“Today, Spotify CEO Daniel Ek officially announced that the streaming service has hit the 30 million paying subscribers.”
Spotify “officially” announced today that it has 30 million paying subscribers. What does “officially” mean?
I wonder if that’s like its announcement that it pays 70% of its revenue to rights holders–except when it doesn’t as David Lowery’s class action and other challenges to Spotify’s arithmetic credibility have revealed.
How do we know that Spotify has 30 million subscribers? Because Spotify’s CEO says so. Moral hazard much? Isn’t that the same guy who claims to be the savior of the music industry but is underpaying songwriters to the tune of millions of dollars?
The ability of advertising supported media to deliver a reliable audience is hardly news, so it is hardly news that someone figured out that these numbers need to have some independent third party auditing those statements.

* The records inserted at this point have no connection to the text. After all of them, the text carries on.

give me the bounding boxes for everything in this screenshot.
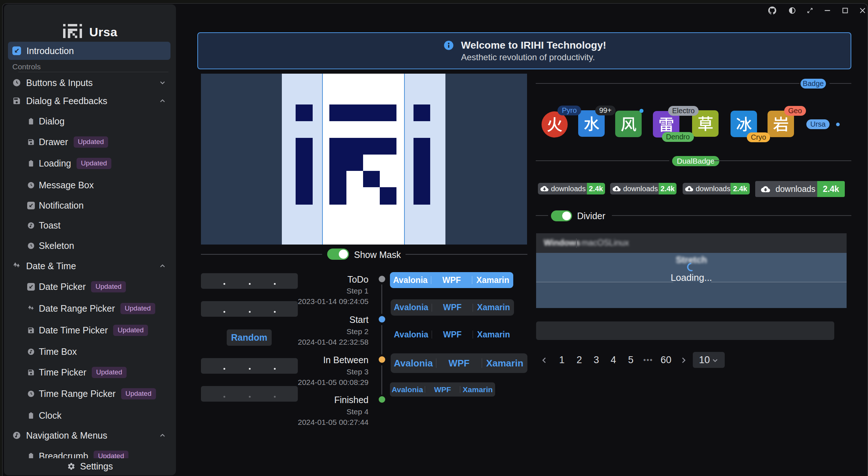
divider-toggle[interactable] [551, 210, 572, 221]
sidebar-item-skeleton[interactable]: Skeleton [4, 238, 176, 254]
sidebar: Ursa Introduction Controls Buttons & Inp… [4, 4, 176, 475]
floppy-icon [12, 97, 21, 105]
timeline-step: Step 4 [346, 407, 369, 416]
tab-macos[interactable]: macOS [581, 238, 609, 248]
sidebar-item-date-range-picker[interactable]: Date Range PickerUpdated [4, 300, 176, 316]
water-glyph [584, 116, 600, 132]
menu-label: Date & Time [26, 261, 76, 271]
sidebar-item-loading[interactable]: LoadingUpdated [4, 155, 176, 171]
chevron-up-icon [159, 97, 166, 105]
tab-windows[interactable]: Windows [544, 238, 580, 248]
avalonia-button[interactable]: Avalonia [390, 385, 425, 394]
fullscreen-icon[interactable] [806, 7, 814, 14]
button-group-borderless[interactable]: Avalonia WPF Xamarin [391, 327, 514, 342]
timeline-connector [381, 325, 382, 354]
loading-spinner [687, 262, 696, 272]
timeline-dot-start [379, 316, 385, 323]
button-group-dark[interactable]: Avalonia WPF Xamarin [391, 299, 514, 316]
updated-badge: Updated [92, 367, 127, 378]
sidebar-item-drawer[interactable]: DrawerUpdated [4, 134, 176, 150]
xamarin-button[interactable]: Xamarin [473, 330, 514, 340]
wpf-button[interactable]: WPF [425, 385, 460, 394]
sidebar-item-message-box[interactable]: Message Box [4, 177, 176, 193]
xamarin-button[interactable]: Xamarin [460, 385, 495, 394]
sidebar-item-time-picker[interactable]: Time PickerUpdated [4, 364, 176, 380]
divider-label: Divider [577, 211, 605, 221]
close-icon[interactable] [859, 7, 867, 15]
wpf-button[interactable]: WPF [431, 275, 472, 285]
note-icon [12, 431, 21, 440]
sidebar-group-buttons-inputs[interactable]: Buttons & Inputs [4, 75, 176, 91]
sidebar-group-dialog-feedbacks[interactable]: Dialog & Feedbacks [4, 93, 176, 109]
maximize-icon[interactable] [841, 7, 849, 15]
minimize-icon[interactable] [823, 7, 831, 15]
prev-page-icon[interactable] [541, 357, 548, 364]
sidebar-item-introduction[interactable]: Introduction [8, 42, 170, 60]
badge-99plus: 99+ [595, 106, 616, 115]
ice-glyph [736, 116, 752, 132]
updated-badge: Updated [121, 388, 156, 399]
dualbadge-value: 2.4k [659, 183, 676, 194]
theme-toggle-icon[interactable] [789, 7, 796, 14]
empty-input[interactable] [536, 321, 834, 340]
github-icon[interactable] [768, 7, 776, 15]
page-4[interactable]: 4 [605, 353, 621, 367]
xamarin-button[interactable]: Xamarin [482, 358, 527, 369]
sidebar-item-time-box[interactable]: Time Box [4, 344, 176, 360]
arrow-square-icon [27, 283, 35, 291]
page-2[interactable]: 2 [571, 353, 587, 367]
sidebar-settings[interactable]: Settings [4, 458, 176, 474]
timeline-date: 2023-01-14 09:24:05 [298, 297, 369, 306]
wpf-button[interactable]: WPF [436, 358, 482, 369]
show-mask-toggle[interactable] [327, 249, 349, 260]
sidebar-item-notification[interactable]: Notification [4, 197, 176, 213]
wpf-button[interactable]: WPF [432, 330, 473, 340]
page-1[interactable]: 1 [554, 353, 570, 367]
dualbadge-downloads-large: downloads 2.4k [755, 181, 845, 197]
date-picker-input-disabled [201, 386, 298, 402]
avalonia-button[interactable]: Avalonia [390, 275, 431, 285]
timeline-title: Start [349, 315, 369, 325]
cloud-download-icon [613, 185, 621, 193]
sidebar-item-toast[interactable]: Toast [4, 217, 176, 233]
date-picker-input[interactable] [201, 301, 298, 317]
xamarin-button[interactable]: Xamarin [473, 303, 514, 312]
sidebar-divider [18, 72, 168, 72]
page-ellipsis[interactable]: ••• [640, 353, 656, 367]
button-group-large[interactable]: Avalonia WPF Xamarin [391, 353, 527, 373]
grass-glyph [698, 116, 713, 132]
date-picker-input[interactable] [201, 273, 298, 289]
avalonia-button[interactable]: Avalonia [391, 303, 432, 312]
sidebar-item-label: Introduction [26, 46, 74, 56]
xamarin-button[interactable]: Xamarin [472, 275, 513, 285]
random-button[interactable]: Random [227, 329, 272, 346]
sidebar-item-dialog[interactable]: Dialog [4, 113, 176, 129]
sidebar-item-clock[interactable]: Clock [4, 407, 176, 423]
avalonia-button[interactable]: Avalonia [391, 330, 432, 340]
sidebar-item-time-range-picker[interactable]: Time Range PickerUpdated [4, 386, 176, 402]
page-3[interactable]: 3 [588, 353, 604, 367]
sidebar-group-date-time[interactable]: Date & Time [4, 258, 176, 274]
sidebar-item-breadcrumb[interactable]: BreadcrumbUpdated [4, 448, 176, 458]
badge-avatar-wind [615, 111, 642, 137]
sidebar-item-date-picker[interactable]: Date PickerUpdated [4, 279, 176, 295]
cloud-download-icon [761, 185, 770, 194]
updated-badge: Updated [113, 325, 148, 336]
page-5[interactable]: 5 [623, 353, 639, 367]
button-group-small[interactable]: Avalonia WPF Xamarin [390, 382, 495, 397]
page-size-select[interactable]: 10 [693, 352, 725, 368]
menu-label: Date Range Picker [39, 303, 115, 314]
button-group-solid[interactable]: Avalonia WPF Xamarin [390, 272, 513, 288]
divider-line [536, 160, 669, 161]
avalonia-button[interactable]: Avalonia [391, 358, 436, 369]
tab-linux[interactable]: Linux [609, 238, 629, 248]
sidebar-group-navigation-menus[interactable]: Navigation & Menus [4, 427, 176, 443]
menu-label: Navigation & Menus [26, 430, 107, 441]
date-picker-input[interactable] [201, 358, 298, 374]
sidebar-section-label: Controls [12, 62, 41, 71]
sidebar-item-date-time-picker[interactable]: Date Time PickerUpdated [4, 322, 176, 338]
page-60[interactable]: 60 [658, 353, 674, 367]
wpf-button[interactable]: WPF [432, 303, 473, 312]
next-page-icon[interactable] [680, 357, 687, 364]
dualbadge-downloads: downloads 2.4k [683, 183, 750, 194]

The Alliance for Audited Media is just such an independent third party. AAM describes itself:
The Alliance for Audited Media connects North America’s top advertisers, ad agencies, media companies and platform providers. Our clients stand for trusted media analysis across all brand platforms—print, web, mobile, email and more—to make smart decisions. AAM delivers insightful, audited cross-media metrics that matter. We are one of the world’s most experienced providers of technology certification audits to industry standards established by the Interactive Advertising Bureau, Media Rating Council and Mobile Marketing Association. As a third-party auditor, we deliver media assurance via our verification and information services and provide solutions that empower media professionals to transact with greater trust and confidence.
It would be helpful for investors to know exactly what a “subscriber” means to Spotify (and other DSPs for that matter). If the user is “subscribing” to an ad supported service, such as Spotify’s dearly beloved “freemium” service with Ads by Google, what does that mean? Does it mean that a user has paid their bill for 90 consecutive days, or does it mean that the user is on their fourth 90 day free trial?
Given complaints by experts like WPP’s CEO Sir Martin Sorrell that click fraud and false billing is rampant on YouTube, shouldn’t investors expect to have subscribers audited by an impartial source? (Harvard Business School Professor Ben Edelman called it back in 2009 with his prescient “Toward a Bill of Rights for Online Advertisers“.)
In this particular context, “investor” takes on a broader meaning. Spotify and its defenders routinely ask that artists and songwriters “trust” but “don’t verify” to help Spotify grow–that is, to “invest” in Spotify’s future by taking a low royalty today for a burger on Thursday. Now that class action lawsuits from songwriters are motivating the company to cover its tracks, it’s starting to look like Spotify is asking for a burger today for a dollar on Thursday.
It’s time that all investors in music services got independent verification of exactly what these subscriber numbers actually mean.